Salary sacrifice combines the PCH structure (lease, fixed term, hand back at end) with the tax advantage of paying from gross salary. The effective monthly cost from take-home pay is typically 20%–40% lower than the equivalent personal PCH payment on the same car.
The trade-offs are the same as any lease (no ownership, mileage limits, tied to employment), but the financial saving is difficult to replicate through any other route. If salary sacrifice is available to you, it should be the first option you evaluate, not an afterthought.
Read our salary sacrifice electric car guide to compare the numbers for your tax band.
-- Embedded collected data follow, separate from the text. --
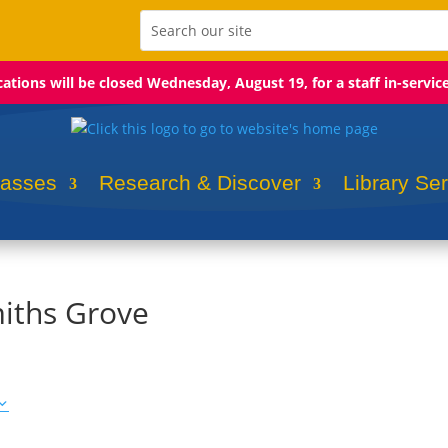
ocations will be closed Wednesday, August 19, for a staff in-servic
lasses
Research & Discover
Library Se
iths Grove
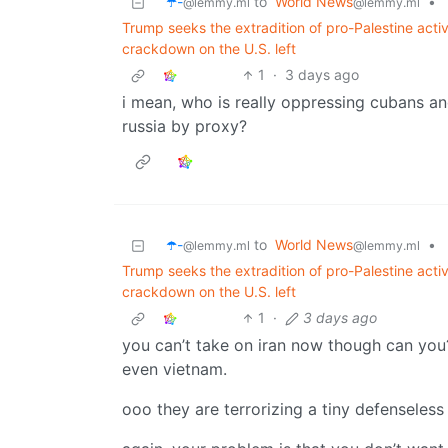
☂️-
to
World News
•
@lemmy.ml
@lemmy.ml
Trump seeks the extradition of pro-Palestine act
crackdown on the U.S. left
1
·
3 days ago
i mean, who is really oppressing cubans an
russia by proxy?
☂️-
to
World News
•
@lemmy.ml
@lemmy.ml
Trump seeks the extradition of pro-Palestine act
crackdown on the U.S. left
1
·
3 days ago
you can’t take on iran now though can you
even vietnam.
ooo they are terrorizing a tiny defenseless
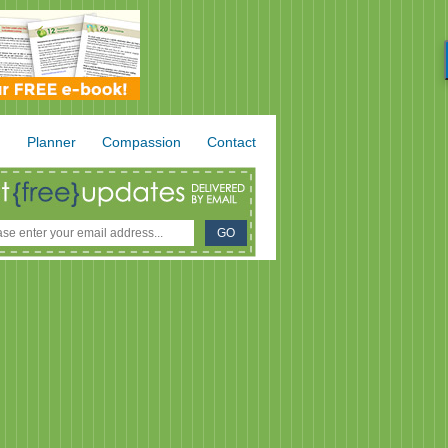
.
Planner
Compassion
Contact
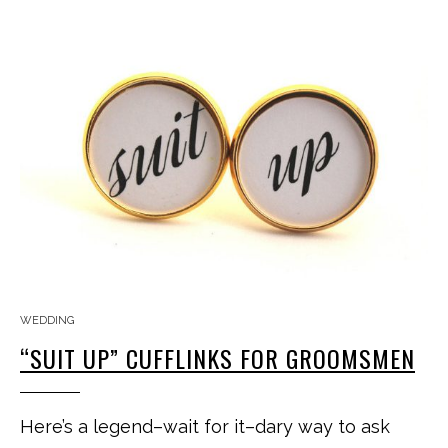
WEDDING
“SUIT UP” CUFFLINKS FOR GROOMSMEN
Here’s a legend–wait for it–dary way to ask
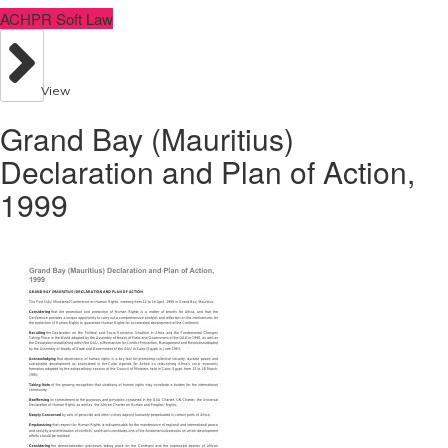
ACHPR Soft Law
View
Grand Bay (Mauritius)
Declaration and Plan of Action,
1999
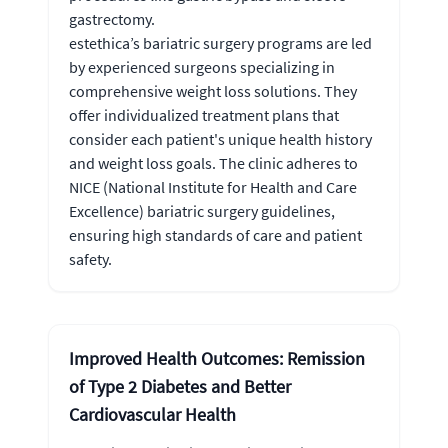
gastrectomy.
estethica’s bariatric surgery programs are led
by experienced surgeons specializing in
comprehensive weight loss solutions. They
offer individualized treatment plans that
consider each patient's unique health history
and weight loss goals. The clinic adheres to
NICE (National Institute for Health and Care
Excellence) bariatric surgery guidelines,
ensuring high standards of care and patient
safety.
Improved Health Outcomes: Remission
of Type 2 Diabetes and Better
Cardiovascular Health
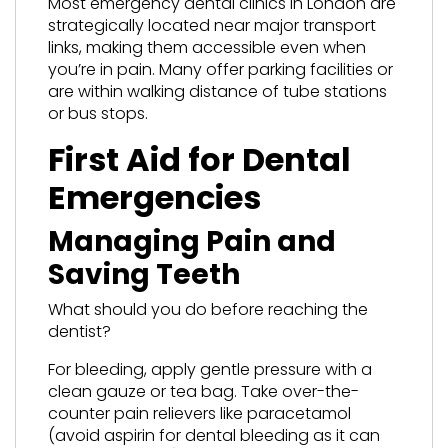
Most emergency dental clinics in London are
strategically located near major transport
links, making them accessible even when
you’re in pain. Many offer parking facilities or
are within walking distance of tube stations
or bus stops.
First Aid for Dental
Emergencies
Managing Pain and
Saving Teeth
What should you do before reaching the
dentist?
For bleeding, apply gentle pressure with a
clean gauze or tea bag. Take over-the-
counter pain relievers like paracetamol
(avoid aspirin for dental bleeding as it can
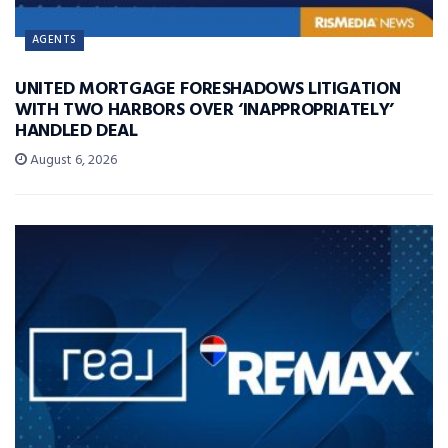
AGENTS
UNITED MORTGAGE FORESHADOWS LITIGATION
WITH TWO HARBORS OVER ‘INAPPROPRIATELY’
HANDLED DEAL
August 6, 2026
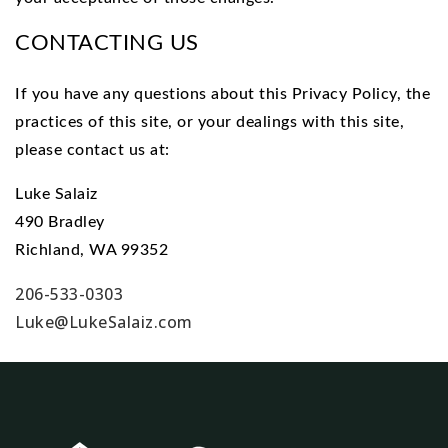
CONTACTING US
If you have any questions about this Privacy Policy, the
practices of this site, or your dealings with this site,
please contact us at:
Luke Salaiz
490 Bradley
Richland, WA 99352
206-533-0303
Luke@LukeSalaiz.com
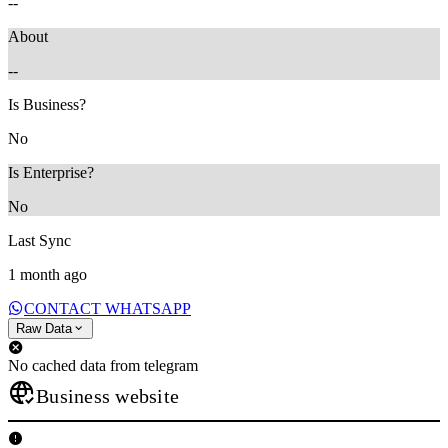
--
About
--
Is Business?
No
Is Enterprise?
No
Last Sync
1 month ago
CONTACT WHATSAPP
Raw Data
No cached data from telegram
Business website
Which option for which type of driver?
| Driver profile | Recommended option |
|---|---|
| Employed, employer offers salary sacrifice | Salary sacrifice first |
| Wants lowest monthly payment, no ownership | PCH |
| Wants option to own, manageable monthly cost | PCP |
| Keeping the car long-term, has capital | Buy outright |
| Wants to own, no lump sum available | HP |
| Self-employed, company car benefit wanted | Business lease or company car |
Frequently Asked Questions
Can I switch from a lease to buying the car? On a PCH (personal lease), no. PCH has no purchase option. On PCP, yes — you exercise the purchase option by paying the agreed balloon payment at the end of the term.
Is it better to buy an EV outright given falling new prices? If you buy outright at a time when prices are high and they subsequently fall, your asset loses value faster. Leasing sidesteps this because you are not holding the asset. Whether outright purchase is “better” depends on your time horizon — if you keep the car for many years, the depreciation becomes less relevant to your running cost per mile.
Does leasing include charging costs? No. On a personal lease, you pay for electricity separately. Some salary sacrifice schemes include charging benefits (such as a home charger or charging credits), but these are specific to the salary sacrifice product, not standard leasing.